_What to produce_:
Below are records. Find each line in them that holds the word "Garaj" and copy it.

▽

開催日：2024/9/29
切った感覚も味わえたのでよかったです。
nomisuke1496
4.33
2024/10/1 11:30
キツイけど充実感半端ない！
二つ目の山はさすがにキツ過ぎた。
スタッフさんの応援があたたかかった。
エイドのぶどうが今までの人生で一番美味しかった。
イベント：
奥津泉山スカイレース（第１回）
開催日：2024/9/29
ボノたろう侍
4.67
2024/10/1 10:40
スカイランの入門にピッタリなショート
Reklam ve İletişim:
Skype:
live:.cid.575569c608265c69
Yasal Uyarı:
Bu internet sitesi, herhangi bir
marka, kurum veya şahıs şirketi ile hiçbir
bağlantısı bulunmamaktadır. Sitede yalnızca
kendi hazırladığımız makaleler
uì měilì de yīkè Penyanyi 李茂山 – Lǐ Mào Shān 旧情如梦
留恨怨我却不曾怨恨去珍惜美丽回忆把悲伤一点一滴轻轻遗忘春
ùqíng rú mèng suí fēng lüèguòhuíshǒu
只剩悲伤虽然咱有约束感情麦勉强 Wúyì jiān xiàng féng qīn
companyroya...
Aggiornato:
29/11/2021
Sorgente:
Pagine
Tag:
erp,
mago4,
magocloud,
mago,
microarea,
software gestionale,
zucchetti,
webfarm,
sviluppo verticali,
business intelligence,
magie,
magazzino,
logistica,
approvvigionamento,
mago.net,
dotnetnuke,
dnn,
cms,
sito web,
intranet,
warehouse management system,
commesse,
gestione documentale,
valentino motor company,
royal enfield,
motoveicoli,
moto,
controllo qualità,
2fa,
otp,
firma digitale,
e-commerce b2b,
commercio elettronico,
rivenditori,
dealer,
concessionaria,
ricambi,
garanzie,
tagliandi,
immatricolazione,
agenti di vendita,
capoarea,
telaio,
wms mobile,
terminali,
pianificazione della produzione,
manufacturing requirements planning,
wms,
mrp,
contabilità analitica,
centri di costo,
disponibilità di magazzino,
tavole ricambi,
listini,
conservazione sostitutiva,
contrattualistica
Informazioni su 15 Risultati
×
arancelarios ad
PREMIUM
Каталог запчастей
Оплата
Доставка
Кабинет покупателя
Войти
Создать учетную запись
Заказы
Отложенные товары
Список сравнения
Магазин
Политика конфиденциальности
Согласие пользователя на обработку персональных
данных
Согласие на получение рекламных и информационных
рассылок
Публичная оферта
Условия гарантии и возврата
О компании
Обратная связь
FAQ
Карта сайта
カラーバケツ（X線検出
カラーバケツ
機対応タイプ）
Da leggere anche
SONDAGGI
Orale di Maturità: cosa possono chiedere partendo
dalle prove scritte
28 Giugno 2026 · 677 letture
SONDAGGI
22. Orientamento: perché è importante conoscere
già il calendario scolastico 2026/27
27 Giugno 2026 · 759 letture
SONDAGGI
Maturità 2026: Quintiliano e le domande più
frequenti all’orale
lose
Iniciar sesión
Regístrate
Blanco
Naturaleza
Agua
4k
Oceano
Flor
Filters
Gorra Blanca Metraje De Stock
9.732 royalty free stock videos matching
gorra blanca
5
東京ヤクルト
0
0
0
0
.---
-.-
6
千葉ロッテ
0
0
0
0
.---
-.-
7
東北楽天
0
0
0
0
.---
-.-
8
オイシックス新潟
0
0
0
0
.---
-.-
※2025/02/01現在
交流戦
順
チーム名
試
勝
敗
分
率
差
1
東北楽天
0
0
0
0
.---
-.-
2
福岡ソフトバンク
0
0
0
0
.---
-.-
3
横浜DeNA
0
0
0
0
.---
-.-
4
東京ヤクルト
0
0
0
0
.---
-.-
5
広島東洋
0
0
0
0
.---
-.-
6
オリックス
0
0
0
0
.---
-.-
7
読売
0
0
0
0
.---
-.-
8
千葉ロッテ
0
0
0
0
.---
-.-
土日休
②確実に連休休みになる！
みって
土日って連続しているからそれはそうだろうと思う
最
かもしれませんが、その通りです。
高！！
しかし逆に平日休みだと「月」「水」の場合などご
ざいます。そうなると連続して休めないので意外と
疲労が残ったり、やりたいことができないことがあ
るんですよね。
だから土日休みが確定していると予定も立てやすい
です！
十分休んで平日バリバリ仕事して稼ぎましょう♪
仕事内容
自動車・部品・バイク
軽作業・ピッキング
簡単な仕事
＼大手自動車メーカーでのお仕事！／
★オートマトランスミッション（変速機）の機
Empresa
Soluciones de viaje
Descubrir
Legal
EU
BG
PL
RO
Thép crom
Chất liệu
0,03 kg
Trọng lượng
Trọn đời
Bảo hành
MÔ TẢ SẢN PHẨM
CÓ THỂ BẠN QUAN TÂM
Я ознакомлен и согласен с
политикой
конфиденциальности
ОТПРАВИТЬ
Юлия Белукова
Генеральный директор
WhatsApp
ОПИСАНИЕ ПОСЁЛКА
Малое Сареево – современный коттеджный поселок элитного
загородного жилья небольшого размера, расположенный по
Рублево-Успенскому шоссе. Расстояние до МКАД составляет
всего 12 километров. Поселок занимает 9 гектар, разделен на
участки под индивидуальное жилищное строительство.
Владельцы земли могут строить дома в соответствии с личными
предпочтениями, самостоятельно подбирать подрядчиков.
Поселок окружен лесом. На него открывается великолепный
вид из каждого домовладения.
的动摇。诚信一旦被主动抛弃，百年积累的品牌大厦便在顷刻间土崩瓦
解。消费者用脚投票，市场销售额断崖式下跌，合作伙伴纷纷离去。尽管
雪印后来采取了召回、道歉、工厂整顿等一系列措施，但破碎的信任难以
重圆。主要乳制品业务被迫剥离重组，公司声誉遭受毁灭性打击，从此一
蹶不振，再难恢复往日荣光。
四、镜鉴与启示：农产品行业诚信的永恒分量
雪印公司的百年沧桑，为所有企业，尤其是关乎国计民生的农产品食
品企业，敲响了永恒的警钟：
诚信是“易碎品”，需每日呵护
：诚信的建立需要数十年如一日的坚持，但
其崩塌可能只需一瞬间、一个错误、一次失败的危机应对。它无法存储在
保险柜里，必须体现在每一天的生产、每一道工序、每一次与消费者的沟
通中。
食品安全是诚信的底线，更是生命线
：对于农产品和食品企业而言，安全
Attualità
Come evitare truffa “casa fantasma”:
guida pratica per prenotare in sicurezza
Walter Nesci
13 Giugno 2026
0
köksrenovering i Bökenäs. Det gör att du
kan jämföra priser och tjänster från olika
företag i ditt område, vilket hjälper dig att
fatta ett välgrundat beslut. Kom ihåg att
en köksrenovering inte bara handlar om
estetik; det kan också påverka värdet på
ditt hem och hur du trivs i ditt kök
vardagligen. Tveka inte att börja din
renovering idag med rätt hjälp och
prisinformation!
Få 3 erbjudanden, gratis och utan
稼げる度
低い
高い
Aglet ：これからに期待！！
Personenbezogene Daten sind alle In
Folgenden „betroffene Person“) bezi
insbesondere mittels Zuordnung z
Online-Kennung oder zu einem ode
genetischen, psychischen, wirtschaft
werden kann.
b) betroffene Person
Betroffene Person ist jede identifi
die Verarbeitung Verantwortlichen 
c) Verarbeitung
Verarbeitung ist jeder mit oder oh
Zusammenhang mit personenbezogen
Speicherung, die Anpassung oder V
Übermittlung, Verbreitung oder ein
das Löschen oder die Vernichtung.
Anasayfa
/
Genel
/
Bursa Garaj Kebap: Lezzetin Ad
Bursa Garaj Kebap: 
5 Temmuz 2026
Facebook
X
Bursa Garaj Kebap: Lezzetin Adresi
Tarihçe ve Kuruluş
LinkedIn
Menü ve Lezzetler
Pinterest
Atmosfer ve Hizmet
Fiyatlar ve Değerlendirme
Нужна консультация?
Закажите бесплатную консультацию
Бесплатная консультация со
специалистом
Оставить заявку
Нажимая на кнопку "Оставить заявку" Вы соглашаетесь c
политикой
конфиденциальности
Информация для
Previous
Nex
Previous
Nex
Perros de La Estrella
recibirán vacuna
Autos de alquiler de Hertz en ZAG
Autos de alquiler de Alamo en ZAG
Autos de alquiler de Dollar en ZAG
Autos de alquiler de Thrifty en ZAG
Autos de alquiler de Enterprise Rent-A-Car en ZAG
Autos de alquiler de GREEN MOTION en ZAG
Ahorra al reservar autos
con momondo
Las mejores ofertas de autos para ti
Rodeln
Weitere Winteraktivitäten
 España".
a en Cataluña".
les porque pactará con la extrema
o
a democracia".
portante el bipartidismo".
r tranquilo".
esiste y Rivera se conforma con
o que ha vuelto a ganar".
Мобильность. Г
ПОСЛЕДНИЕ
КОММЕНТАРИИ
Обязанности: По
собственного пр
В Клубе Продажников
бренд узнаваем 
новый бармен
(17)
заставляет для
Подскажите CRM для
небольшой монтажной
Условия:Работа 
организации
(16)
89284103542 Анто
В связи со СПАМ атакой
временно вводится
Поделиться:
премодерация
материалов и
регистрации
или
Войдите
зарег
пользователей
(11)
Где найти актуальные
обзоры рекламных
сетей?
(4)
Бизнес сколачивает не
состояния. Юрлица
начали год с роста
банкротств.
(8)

△

_Task response_:
Bursa Garaj Kebap: Lezzetin Ad
Bursa Garaj Kebap: 
Bursa Garaj Kebap: Lezzetin Adresi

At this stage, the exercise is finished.